With that lengthy introduction and those definitions out of the way, we come to the big question of this week’s post:

Should books have content warnings on them just like movies and TV shows?

My answer would be no to content warnings, but yes to trigger warnings. I don’t like the idea of bookstores restricting someone from buying a book based on the person’s age. I don’t want my future children to walk into a bookstore and pick up a book, go to the counter to pay for it only to be told “Sorry but this book is rated R. We don’t think you’re old enough to read this book, so we can’t sell this to you.” That’s my job as a parent to monitor what my children are reading, not the bookstore’s. I can’t imagine that I would restrict very many books from my children, anyway.

I do think trigger warnings are necessary and that every book should come with them, mainly because I like that trigger warnings don’t enforce anything on readers. They simply inform the readers of the book’s content and then allow readers to decide to either read it or put it down and find something else, instead. I feel like trigger warnings give freedom to everyone. They give authors the freedom to continue to write about what they want without censoring any content and they give readers the freedom to browse books and pick books to read based on their personal interests and needs. I would compare it to a news segment where graphic footage is about to be shown and the anchors warn the audience that they are about to show graphic footage. The viewers at home then have the choice to continue watching or change the channel, but they aren’t restricted from viewing it, nor is the news station restricted from showing it.

You might think “Well I’m not a trauma victim, why do I need a trigger warning?” but think of it this way. Even if you are not recovering from a traumatic experience, you may simply just not like reading books with excessive violence or gore. In that case, you would be able to glance at the trigger warning to find out whether the book is something you might want to read or not. You might also think “Well, I don’t have a problem reading anything, so I don’t need a trigger warning.” That’s great, and in that case, you don’t need to pay attention to the trigger warnings when browsing for books. No one’s going to stop you from reading what you want because of the trigger warning; they just inform, they don’t regulate.

While trigger warnings are designed to help people recovering from trauma, they really help everyone. Even better, they restrict no one. They just offer a choice. People not in recovery from trauma would remain completely unaffected by trigger warnings, but trigger warnings would help those who are struggling with specific kinds of trauma to explore more literature without being afraid of accidentally undoing the progress they’ve made towards their recovery.

To end on a more personal note, I think if books did come with trigger warnings, I wouldn’t be so afraid to try and read new books because I would have the security of knowing I have a choice.

Having the choice available is key.

Copyright © 2017 A.A. Frias

9 thoughts on “Should Books Come With Content Warnings?

  1. You’ve made complete sense and I completely agree with you on all points!

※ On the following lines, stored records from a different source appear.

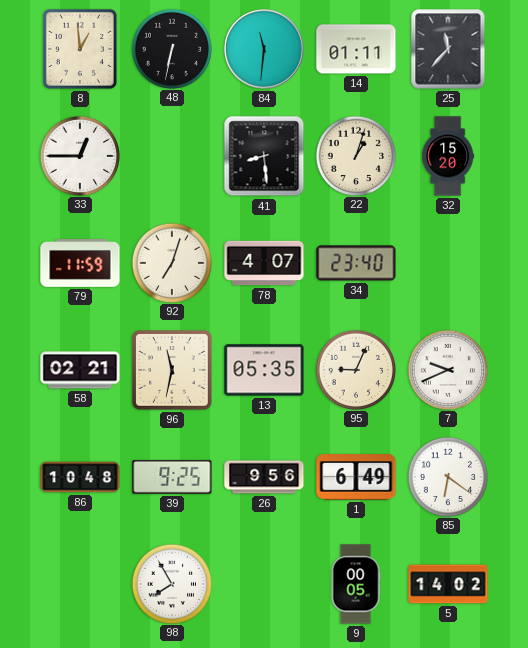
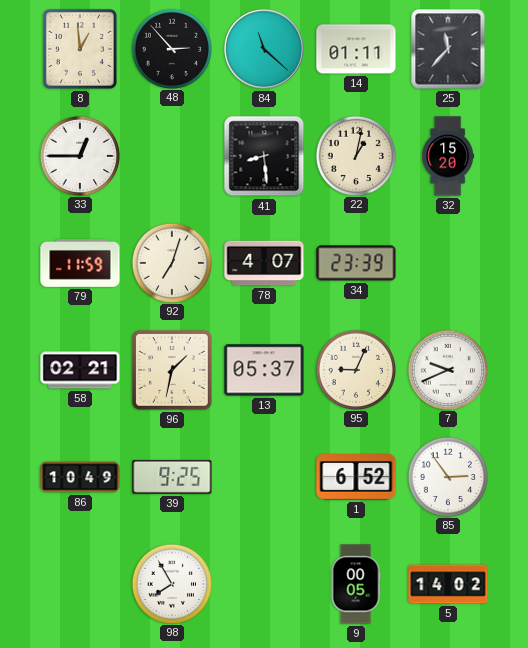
48: 6:32 -> 2:53
84: 11:31 -> 11:22
22: 1:03 -> 1:02
34: 23:40 -> 23:39
96: 11:32 -> 1:32
13: 05:35 -> 05:37
86: 10:48 -> 10:49
26: 9:56 -> none
1: 6:49 -> 6:52
85: 6:21 -> 2:54
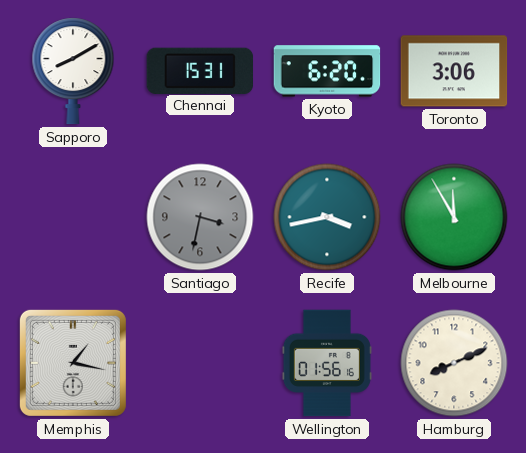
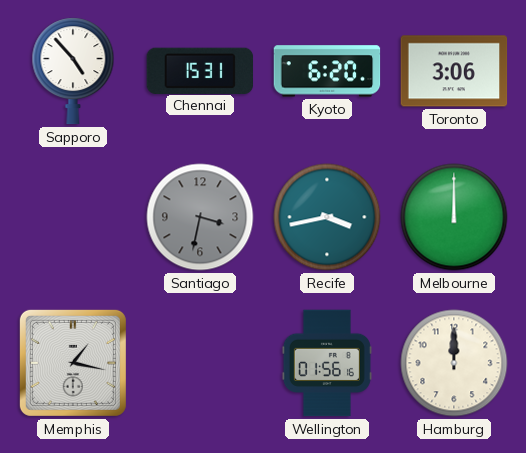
Sapporo: 8:10 -> 4:53
Melbourne: 11:55 -> 12:00
Hamburg: 8:11 -> 12:00
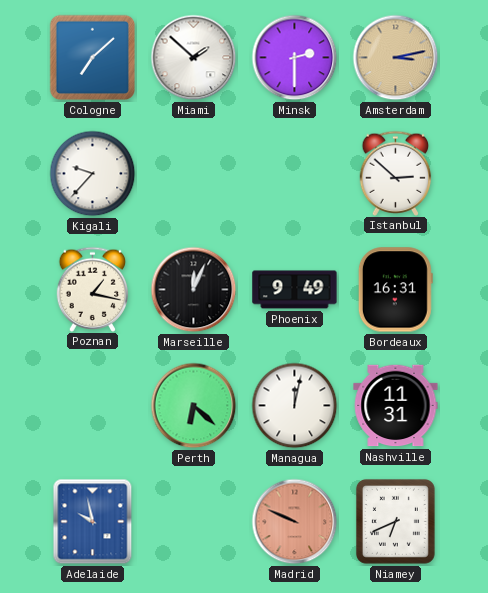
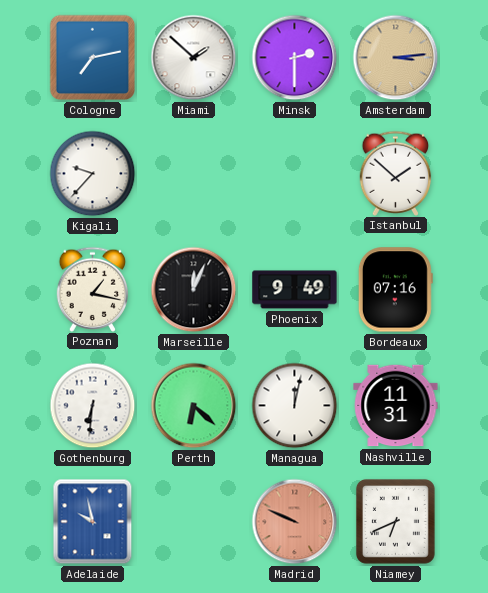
Cologne: 7:08 -> 7:13
Amsterdam: 3:13 -> 3:14
Istanbul: 2:52 -> 1:52
Bordeaux: 16:31 -> 07:16
Gothenburg: none -> 6:31
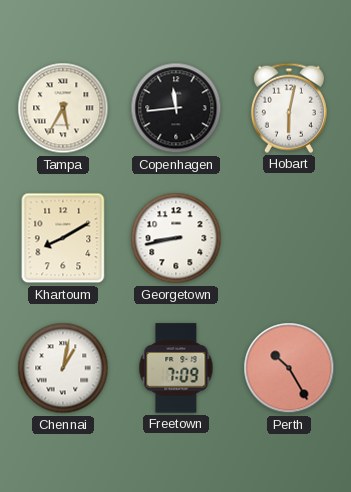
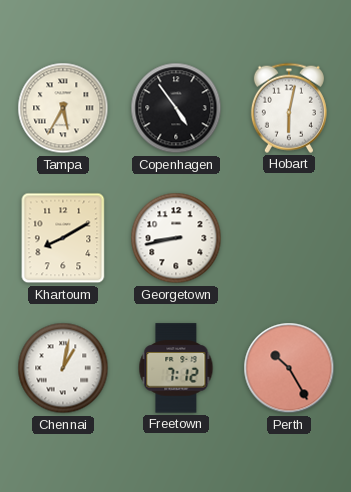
Copenhagen: 11:44 -> 4:54
Freetown: 7:09 -> 7:12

I read a book a few months ago which, while an OK read and I was fine with it, most definitely needed such a trigger warning. It’s terrible that you’ve scorned concerning the subject.

    I’ve been blogging for just over a year, book reviews ect, and found the book community very accepting and happy to have discussions at these. I hope you continue to post things you wish to discuss, despite your blog being new. 🙂

    Liked by 1 person

    1. Thank you so much for the kind comment! Sometimes I will read books despite a trigger warning for something I’m sensitive to, but in those cases, I’ve chosen to read it knowing what it contains so I feel like I can mentally brace myself for it a little better. It’s not a sudden shock, which I think is the worst part.

      I agree the book and writing community is generally very kind and accepting of different viewpoints. I follow one blogger whom I don’t always agree with 100% but I enjoy the discussions we have about his posts and I still look forward to reading his thoughts about many issues.

      Liked by 1 person

  2. I don’t have any problems with warnings on books since they can help readers understand what’s inside – although the blurb should give you a good indication of the content – but who will be writing these warnings? Things that might set me off might have little impact on you and vice versa. Perhaps a generally accepted list of things. This book contains: violence, guns, sex, magic, anti-religious theory, whatever.

    Liked by 1 person

    1. I would imagine the publishing house would include the warnings if such a thing were to be implemented on a wide scale, but you’re right. When I put trigger warnings on my bookstagram posts, I generally try to think of things that are common traumatic subjects for many people, not just myself. The most common trigger warnings I use are extreme violence, intense gore, domestic violence, sexual violence, animal abuse, child abuse, etc. When I say trigger warnings, I’m specifically talking about things that would traumatize someone, not necessarily things that people dislike.

      I don’t generally tag my bookstagram posts with things like sex, nudity, magic, anti-religious theory, etc, mainly because while some people might have religious or moral objections to these things, they aren’t necessarily traumatic. If we tagged books with any kind of subject matter that someone might dislike, the list would go on forever, which is why I stick to things that would cause serious psychological harm to people who’ve experienced different types of trauma.

      I’m not interested in protecting people from reading things they simply don’t approve of; however, I have a vested interest in protecting people who would be seriously harmed by being exposed to certain traumatic subject matter without any warning. The best way to protect these people without making decisions for them is to put the choice in their hands by simply informing them and then letting them choose.

      That was a bit lengthy, but I hope that distinction makes sense. Thanks for the comment.

      Liked by 1 person

      1. I actually agree with you to a point. I don’t know if my original comment made that clear, but that was the intention of it, anyway. Certainly there are people out there who extremely adverse reactions to some scenarios and it certainly wouldn’t hurt to let those people know, “Hey, this kind of bad stuff is in here. Just giving you a heads-up.” In the long run, it doesn’t hurt anything and might actually help someone. The problem will be getting buy-in from the rest of the writing world and having a static list of things to look for and a bright line of what separates run-of-the-mill violence from graphic violence. My only real worry is it opens writers up to possible litigation when we have a list of triggers in a given text and fail to add one that causes a negative reaction. It’s a good post, and I enjoyed reading it, so don’t think I’m trying to knock it or anything.

        Liked by 1 person

  3. People are resistant to change. I don’t see an issue with having the warnings on a book, but more with the implementation of it. Like the comments before, who would be in charge and how would it be regulated if at all. I would worry too how much content would have to be present to warrant a warning? A brief mention, a description over a few paragraphs or pages? I think it’s going to take a few years for people to get on board with trigger warnings and how to universally implement them.

    Liked by 1 person

    1. Absolutely. These are things we need to think about and figure out if we are to implement these kinds of trigger warnings on literature, but I don’t think we should shy away from the idea simply because it sounds like it’s too hard to do. Like you said, people are resistant to change. They’ll come up with any excuse not to disrupt what’s already in place, even if change would improve things.

      Thanks for giving your input! You and a few others brought up some good points about implementation.